## ASSIGNED TASK
Print all the data that follows exactly, images excluded.
══ RECORDS SUPPLIED
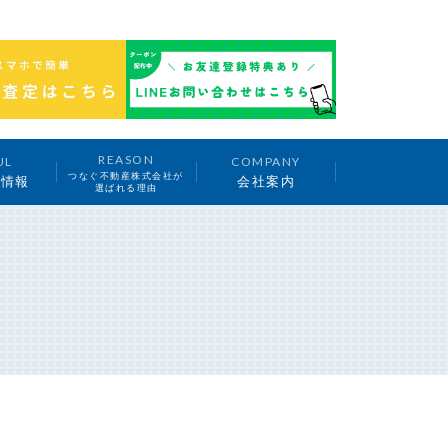
REASON
UL
COMPANY
つなぐ不動産株式会社が
ち情報
会社案内
選ばれる理由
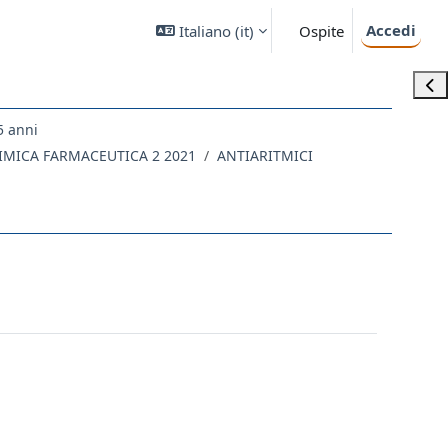
Accedi
Italiano ‎(it)‎
Ospite
Apri
5 anni
HIMICA FARMACEUTICA 2 2021
ANTIARITMICI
════
## TASK RESPONSE
REASON
UL
COMPANY
つなぐ不動産株式会社が
ち情報
会社案内
選ばれる理由
Accedi
Italiano ‎(it)‎
Ospite
Apri
5 anni
HIMICA FARMACEUTICA 2 2021
ANTIARITMICI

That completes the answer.